[ad_1]
Witnesses have come forward during Liberia’s first war crimes trial against former rebel Gibril Massaquoi to testify to alleged rapes and ritual killings during the country’s brutal civil war.
About a quarter of a million people were killed between 1989 and 2003 in a conflict marked by ruthless violence and rape, often perpetrated by drugged child soldiers.
Of Sierra Leonean nationality, Massaquoi was a senior commander of the Revolutionary United Front (RUF), a Sierra Leonean rebel group that also fought in Liberia.
The 51-year-old was arrested in Finland last March, where he had lived since 2008, after a human rights group investigated his war toll.
But in an unprecedented move, the Finnish court decamped to the Liberian capital Monrovia on February 23 to hear testimony in the case.
Very few people have been tried for war crimes committed in Liberia, and none inside the country itself: the Massaquoi war crimes case is the first to be held on Liberian soil.
Witnesses in recent hearings alleged that Massaquoi – whose nom de guerre was “Angel Gabriel” – was involved in murders, rapes and arson.
A 34-year-old witness told court on March 9, for example, that the RUF commander drank the blood of a victim during the unrest in Monrovia in the early 2000s.
RUF fighters captured him and several others in a central market in the city, said the witness, who is not named for security reasons.
Massaquoi then appeared and the fighters greeted him and greeted him as “Angel”.
“He asked them to bring his plate,” said the witness, referring to Massaquoi.
“He took the person sitting next to me, put his neck on the plate, I was very scared so I closed my eyes. His neck was cut.”
Massaquoi would have drunk the blood of the victim and would have also poured part of it on a shrine as a ritual offering.
Hearings in the case are expected to continue in Liberia for around three weeks, said Tom Laitinen, a Finnish prosecutor involved in the case.
The tribunal will then move to neighboring Sierra Leone.
Massaquoi denies any wrongdoing.
Burned alive
In another account, a 63-year-old man told the court that Massaquoi fighters captured men from his village in northern Liberia and burned them alive, although he cannot remember the exact date.
“They were trying to shoot some people but the gun did not respond because God wanted to save lives,” the witness said.
The fighters believed that a magical charm protected the villagers from bullets, he added, and therefore decided to immolate them.
“They burned about 120 people in a house,” said the witness, who added that he managed to escape into the bush.

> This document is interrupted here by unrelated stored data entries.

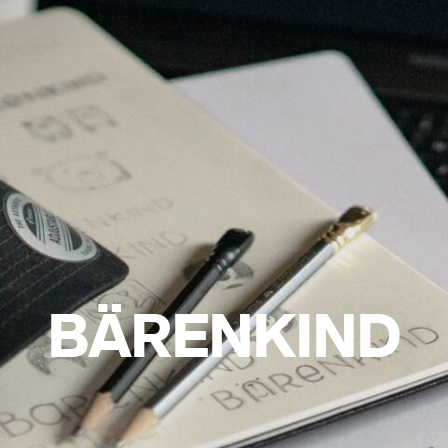
BÄRENKIND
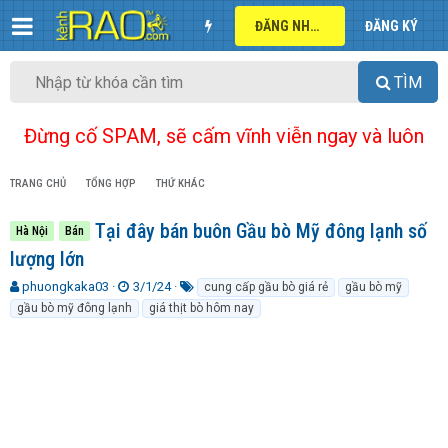
ĐĂNG NHẬP
ĐĂNG KÝ
TÌM
Đừng cố SPAM, sẽ cấm vĩnh viễn ngay và luôn
TRANG CHỦ
TỔNG HỢP
THỨ KHÁC
Tại đây bán buôn Gầu bò Mỹ đông lạnh số
Hà Nội
Bán
lượng lớn
T
N
T
phuongkaka03
3/1/24
cung cấp gầu bò giá rẻ
gầu bò mỹ
h
g
ừ
gầu bò mỹ đông lạnh
giá thịt bò hôm nay
r
à
k
e
y
h
a
g
ó
d
ử
a
s
i
t
a
r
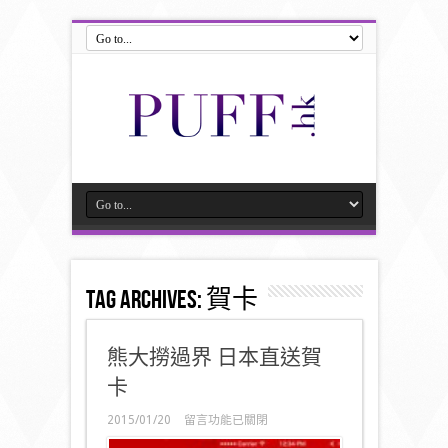
Tag Archives:
賀卡
熊大撈過界 日本直送賀
卡
在
2015/01/20
留言功能已關閉
〈熊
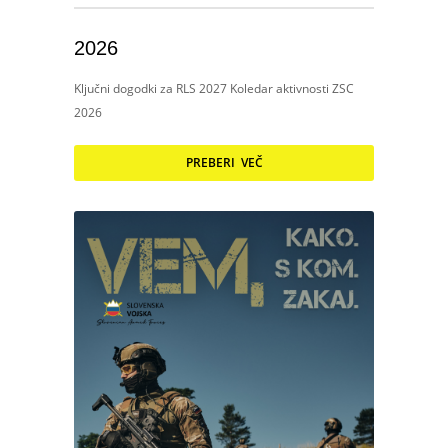
2026
Ključni dogodki za RLS 2027 Koledar aktivnosti ZSC
2026
PREBERI VEČ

Finnish court documents consulted by AFP detail a litany of accusations of abuse committed or ordered by Massaquoi, including murder, rape, torture, enslavement and use of child soldiers.
Former rebel Massaquoi himself provided evidence to the International Criminal Court (ICC) in 2003, for the separate civil war in neighboring Sierra Leone.
The former RUF member received legal immunity for his role in the Sierra Leone conflict in exchange for his evidence, and then moved to Finland.
But he has not received immunity for his alleged actions in Liberia, and Finnish police opened an investigation in 2018 after an investigation by rights group Civitas Maxima.
Contradictions
Massaquoi’s lawyers, however, mounted a vigorous defense.
For many of the alleged abuses in northern Liberia, Massaquoi insists he was involved in peace negotiations elsewhere in the region at the time.
And in recent hearings in Monrovia, the defense has attacked the reliability of the testimony, with most of the witnesses giving contradictory statements in court.
A witness first told Finnish police that he saw six corpses related to the case with his own eyes, for example, to admit on the stand that someone had told him about the episode.
“Is it a habit in Liberia that when someone tells you that he or she has seen something, it means that you have seen it?” said one of the defense attorneys.